Your task ->
The full listing, copied exactly and free of pictures, is the expected reply.

Given entries ->
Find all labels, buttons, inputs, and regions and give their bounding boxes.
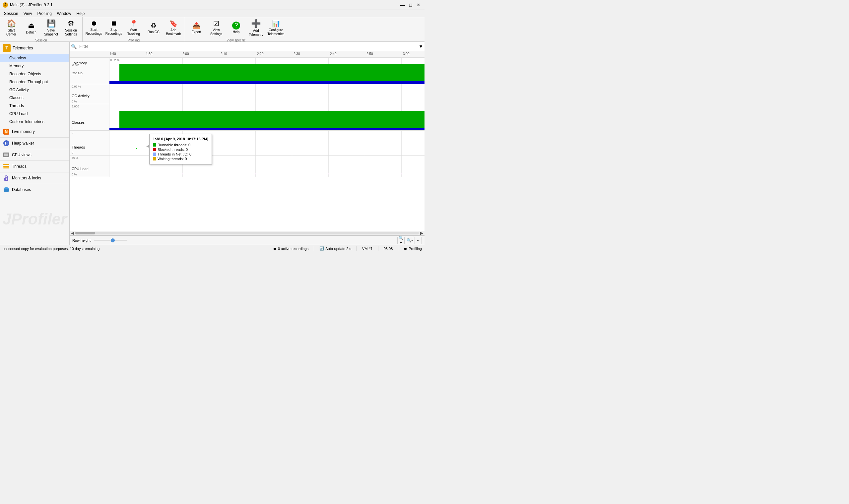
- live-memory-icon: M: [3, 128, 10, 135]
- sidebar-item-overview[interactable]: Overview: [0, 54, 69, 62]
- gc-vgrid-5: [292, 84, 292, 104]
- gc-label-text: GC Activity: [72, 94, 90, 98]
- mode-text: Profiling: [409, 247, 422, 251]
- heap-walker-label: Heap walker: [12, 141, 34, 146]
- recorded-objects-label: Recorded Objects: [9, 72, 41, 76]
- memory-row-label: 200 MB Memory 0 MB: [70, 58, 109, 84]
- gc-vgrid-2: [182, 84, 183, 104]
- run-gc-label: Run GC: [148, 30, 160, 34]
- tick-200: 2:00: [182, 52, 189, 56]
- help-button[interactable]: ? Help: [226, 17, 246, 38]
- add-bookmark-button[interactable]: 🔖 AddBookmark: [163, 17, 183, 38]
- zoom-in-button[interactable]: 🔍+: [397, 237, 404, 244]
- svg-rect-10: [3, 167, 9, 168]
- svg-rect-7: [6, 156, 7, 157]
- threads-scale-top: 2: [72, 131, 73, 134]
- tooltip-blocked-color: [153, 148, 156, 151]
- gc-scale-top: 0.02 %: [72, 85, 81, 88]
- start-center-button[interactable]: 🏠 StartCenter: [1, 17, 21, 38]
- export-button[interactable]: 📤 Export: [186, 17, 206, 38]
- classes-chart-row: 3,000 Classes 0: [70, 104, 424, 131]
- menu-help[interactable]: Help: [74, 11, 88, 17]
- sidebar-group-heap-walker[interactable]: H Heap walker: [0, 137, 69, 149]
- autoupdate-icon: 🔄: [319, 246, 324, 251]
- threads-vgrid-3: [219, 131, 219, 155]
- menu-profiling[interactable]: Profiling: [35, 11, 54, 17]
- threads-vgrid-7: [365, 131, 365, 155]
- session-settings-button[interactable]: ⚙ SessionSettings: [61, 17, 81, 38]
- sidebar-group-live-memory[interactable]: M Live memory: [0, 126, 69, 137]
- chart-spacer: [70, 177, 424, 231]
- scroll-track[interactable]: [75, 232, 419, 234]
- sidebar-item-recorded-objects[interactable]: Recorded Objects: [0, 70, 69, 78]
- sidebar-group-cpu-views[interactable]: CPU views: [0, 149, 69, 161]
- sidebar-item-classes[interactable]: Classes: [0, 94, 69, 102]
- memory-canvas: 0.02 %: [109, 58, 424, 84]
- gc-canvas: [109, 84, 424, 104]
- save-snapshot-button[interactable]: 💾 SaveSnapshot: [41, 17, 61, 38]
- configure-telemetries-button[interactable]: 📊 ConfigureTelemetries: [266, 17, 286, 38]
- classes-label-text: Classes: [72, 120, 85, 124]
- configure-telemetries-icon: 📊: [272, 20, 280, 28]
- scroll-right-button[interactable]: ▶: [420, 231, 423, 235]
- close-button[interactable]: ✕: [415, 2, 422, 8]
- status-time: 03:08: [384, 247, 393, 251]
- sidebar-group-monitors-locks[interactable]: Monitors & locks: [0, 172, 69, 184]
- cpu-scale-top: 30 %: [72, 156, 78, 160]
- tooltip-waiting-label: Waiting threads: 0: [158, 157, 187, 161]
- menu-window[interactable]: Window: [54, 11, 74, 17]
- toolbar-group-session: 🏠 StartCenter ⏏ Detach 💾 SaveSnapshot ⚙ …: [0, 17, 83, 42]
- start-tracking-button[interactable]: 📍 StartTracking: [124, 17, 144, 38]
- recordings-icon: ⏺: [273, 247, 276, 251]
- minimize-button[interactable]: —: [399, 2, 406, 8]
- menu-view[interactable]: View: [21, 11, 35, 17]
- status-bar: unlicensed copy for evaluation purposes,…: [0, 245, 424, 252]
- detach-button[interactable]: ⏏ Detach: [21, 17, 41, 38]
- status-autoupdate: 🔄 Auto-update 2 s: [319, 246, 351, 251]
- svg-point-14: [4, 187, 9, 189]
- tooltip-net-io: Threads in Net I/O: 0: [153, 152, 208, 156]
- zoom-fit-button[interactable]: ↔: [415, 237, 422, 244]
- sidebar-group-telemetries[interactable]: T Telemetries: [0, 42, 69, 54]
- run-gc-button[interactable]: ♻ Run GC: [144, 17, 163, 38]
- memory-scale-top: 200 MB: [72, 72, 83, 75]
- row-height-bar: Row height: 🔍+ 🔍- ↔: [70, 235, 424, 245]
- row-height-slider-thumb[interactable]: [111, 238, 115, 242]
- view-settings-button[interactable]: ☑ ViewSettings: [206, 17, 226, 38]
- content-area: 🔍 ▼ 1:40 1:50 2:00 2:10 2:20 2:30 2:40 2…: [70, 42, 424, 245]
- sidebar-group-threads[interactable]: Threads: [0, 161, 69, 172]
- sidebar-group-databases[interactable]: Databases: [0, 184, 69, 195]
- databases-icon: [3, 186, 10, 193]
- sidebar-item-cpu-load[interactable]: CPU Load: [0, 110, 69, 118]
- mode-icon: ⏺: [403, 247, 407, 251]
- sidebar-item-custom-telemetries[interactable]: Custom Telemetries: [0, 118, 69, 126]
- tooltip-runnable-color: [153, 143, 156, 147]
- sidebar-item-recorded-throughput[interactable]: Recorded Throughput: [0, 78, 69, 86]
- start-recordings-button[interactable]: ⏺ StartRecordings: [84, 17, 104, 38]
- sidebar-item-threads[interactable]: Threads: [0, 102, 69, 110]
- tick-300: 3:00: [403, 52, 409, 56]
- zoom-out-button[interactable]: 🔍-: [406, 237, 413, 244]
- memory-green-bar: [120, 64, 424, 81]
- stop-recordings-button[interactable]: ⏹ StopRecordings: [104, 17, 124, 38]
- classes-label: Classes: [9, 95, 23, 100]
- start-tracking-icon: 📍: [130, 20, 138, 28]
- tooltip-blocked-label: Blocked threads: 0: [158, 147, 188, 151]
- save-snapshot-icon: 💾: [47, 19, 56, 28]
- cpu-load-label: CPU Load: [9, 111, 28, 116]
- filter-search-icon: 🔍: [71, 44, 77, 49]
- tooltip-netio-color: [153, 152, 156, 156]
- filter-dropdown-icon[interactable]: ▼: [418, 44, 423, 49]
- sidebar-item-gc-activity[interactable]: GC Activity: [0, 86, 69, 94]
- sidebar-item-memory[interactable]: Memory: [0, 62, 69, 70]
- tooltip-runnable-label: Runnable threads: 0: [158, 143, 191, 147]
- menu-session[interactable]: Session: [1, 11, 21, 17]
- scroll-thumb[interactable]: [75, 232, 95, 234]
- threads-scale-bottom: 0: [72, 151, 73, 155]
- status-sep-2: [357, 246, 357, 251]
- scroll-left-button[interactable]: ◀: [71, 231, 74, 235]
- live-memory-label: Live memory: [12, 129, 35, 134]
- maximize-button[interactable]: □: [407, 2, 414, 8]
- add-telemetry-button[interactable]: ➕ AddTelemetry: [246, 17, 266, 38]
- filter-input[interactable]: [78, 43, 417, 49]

Answer to the exercise ->
Find all labels, buttons, inputs, and regions and give their bounding boxes.
- live-memory-icon: M: [3, 128, 10, 135]
- sidebar-item-overview[interactable]: Overview: [0, 54, 69, 62]
- gc-vgrid-5: [292, 84, 292, 104]
- gc-label-text: GC Activity: [72, 94, 90, 98]
- mode-text: Profiling: [409, 247, 422, 251]
- heap-walker-label: Heap walker: [12, 141, 34, 146]
- recorded-objects-label: Recorded Objects: [9, 72, 41, 76]
- memory-row-label: 200 MB Memory 0 MB: [70, 58, 109, 84]
- gc-vgrid-2: [182, 84, 183, 104]
- run-gc-label: Run GC: [148, 30, 160, 34]
- tick-200: 2:00: [182, 52, 189, 56]
- help-button[interactable]: ? Help: [226, 17, 246, 38]
- add-bookmark-button[interactable]: 🔖 AddBookmark: [163, 17, 183, 38]
- zoom-in-button[interactable]: 🔍+: [397, 237, 404, 244]
- svg-rect-10: [3, 167, 9, 168]
- svg-rect-7: [6, 156, 7, 157]
- threads-scale-top: 2: [72, 131, 73, 134]
- tooltip-blocked-color: [153, 148, 156, 151]
- gc-scale-top: 0.02 %: [72, 85, 81, 88]
- start-center-button[interactable]: 🏠 StartCenter: [1, 17, 21, 38]
- export-button[interactable]: 📤 Export: [186, 17, 206, 38]
- classes-chart-row: 3,000 Classes 0: [70, 104, 424, 131]
- menu-help[interactable]: Help: [74, 11, 88, 17]
- sidebar-group-heap-walker[interactable]: H Heap walker: [0, 137, 69, 149]
- autoupdate-icon: 🔄: [319, 246, 324, 251]
- threads-vgrid-3: [219, 131, 219, 155]
- menu-profiling[interactable]: Profiling: [35, 11, 54, 17]
- threads-vgrid-7: [365, 131, 365, 155]
- session-settings-button[interactable]: ⚙ SessionSettings: [61, 17, 81, 38]
- sidebar-group-live-memory[interactable]: M Live memory: [0, 126, 69, 137]
- chart-spacer: [70, 177, 424, 231]
- scroll-track[interactable]: [75, 232, 419, 234]
- sidebar-item-recorded-objects[interactable]: Recorded Objects: [0, 70, 69, 78]
- sidebar-group-cpu-views[interactable]: CPU views: [0, 149, 69, 161]
- sidebar-item-classes[interactable]: Classes: [0, 94, 69, 102]
- memory-canvas: 0.02 %: [109, 58, 424, 84]
- gc-canvas: [109, 84, 424, 104]
- save-snapshot-button[interactable]: 💾 SaveSnapshot: [41, 17, 61, 38]
- configure-telemetries-button[interactable]: 📊 ConfigureTelemetries: [266, 17, 286, 38]
- classes-label-text: Classes: [72, 120, 85, 124]
- configure-telemetries-icon: 📊: [272, 20, 280, 28]
- scroll-right-button[interactable]: ▶: [420, 231, 423, 235]
- close-button[interactable]: ✕: [415, 2, 422, 8]
- status-time: 03:08: [384, 247, 393, 251]
- sidebar-group-monitors-locks[interactable]: Monitors & locks: [0, 172, 69, 184]
- cpu-scale-top: 30 %: [72, 156, 78, 160]
- tooltip-waiting-label: Waiting threads: 0: [158, 157, 187, 161]
- menu-window[interactable]: Window: [54, 11, 74, 17]
- toolbar-group-session: 🏠 StartCenter ⏏ Detach 💾 SaveSnapshot ⚙ …: [0, 17, 83, 42]
- start-tracking-button[interactable]: 📍 StartTracking: [124, 17, 144, 38]
- recordings-icon: ⏺: [273, 247, 276, 251]
- minimize-button[interactable]: —: [399, 2, 406, 8]
- menu-view[interactable]: View: [21, 11, 35, 17]
- status-bar: unlicensed copy for evaluation purposes,…: [0, 245, 424, 252]
- detach-button[interactable]: ⏏ Detach: [21, 17, 41, 38]
- status-autoupdate: 🔄 Auto-update 2 s: [319, 246, 351, 251]
- svg-point-14: [4, 187, 9, 189]
- tooltip-net-io: Threads in Net I/O: 0: [153, 152, 208, 156]
- zoom-fit-button[interactable]: ↔: [415, 237, 422, 244]
- sidebar-group-telemetries[interactable]: T Telemetries: [0, 42, 69, 54]
- run-gc-button[interactable]: ♻ Run GC: [144, 17, 163, 38]
- memory-scale-top: 200 MB: [72, 72, 83, 75]
- row-height-bar: Row height: 🔍+ 🔍- ↔: [70, 235, 424, 245]
- row-height-slider-thumb[interactable]: [111, 238, 115, 242]
- view-settings-button[interactable]: ☑ ViewSettings: [206, 17, 226, 38]
- content-area: 🔍 ▼ 1:40 1:50 2:00 2:10 2:20 2:30 2:40 2…: [70, 42, 424, 245]
- sidebar-group-threads[interactable]: Threads: [0, 161, 69, 172]
- sidebar-group-databases[interactable]: Databases: [0, 184, 69, 195]
- databases-icon: [3, 186, 10, 193]
- sidebar-item-cpu-load[interactable]: CPU Load: [0, 110, 69, 118]
- mode-icon: ⏺: [403, 247, 407, 251]
- sidebar-item-custom-telemetries[interactable]: Custom Telemetries: [0, 118, 69, 126]
- tooltip-runnable-color: [153, 143, 156, 147]
- sidebar-item-recorded-throughput[interactable]: Recorded Throughput: [0, 78, 69, 86]
- start-recordings-button[interactable]: ⏺ StartRecordings: [84, 17, 104, 38]
- sidebar-item-threads[interactable]: Threads: [0, 102, 69, 110]
- tick-300: 3:00: [403, 52, 409, 56]
- zoom-out-button[interactable]: 🔍-: [406, 237, 413, 244]
- memory-green-bar: [120, 64, 424, 81]
- stop-recordings-button[interactable]: ⏹ StopRecordings: [104, 17, 124, 38]
- classes-label: Classes: [9, 95, 23, 100]
- start-tracking-icon: 📍: [130, 20, 138, 28]
- tooltip-blocked-label: Blocked threads: 0: [158, 147, 188, 151]
- save-snapshot-icon: 💾: [47, 19, 56, 28]
- cpu-load-label: CPU Load: [9, 111, 28, 116]
- filter-search-icon: 🔍: [71, 44, 77, 49]
- tooltip-netio-color: [153, 152, 156, 156]
- filter-dropdown-icon[interactable]: ▼: [418, 44, 423, 49]
- sidebar-item-gc-activity[interactable]: GC Activity: [0, 86, 69, 94]
- sidebar-item-memory[interactable]: Memory: [0, 62, 69, 70]
- tooltip-runnable-label: Runnable threads: 0: [158, 143, 191, 147]
- menu-session[interactable]: Session: [1, 11, 21, 17]
- scroll-thumb[interactable]: [75, 232, 95, 234]
- threads-scale-bottom: 0: [72, 151, 73, 155]
- status-sep-2: [357, 246, 357, 251]
- scroll-left-button[interactable]: ◀: [71, 231, 74, 235]
- live-memory-label: Live memory: [12, 129, 35, 134]
- maximize-button[interactable]: □: [407, 2, 414, 8]
- add-telemetry-button[interactable]: ➕ AddTelemetry: [246, 17, 266, 38]
- filter-input[interactable]: [78, 43, 417, 49]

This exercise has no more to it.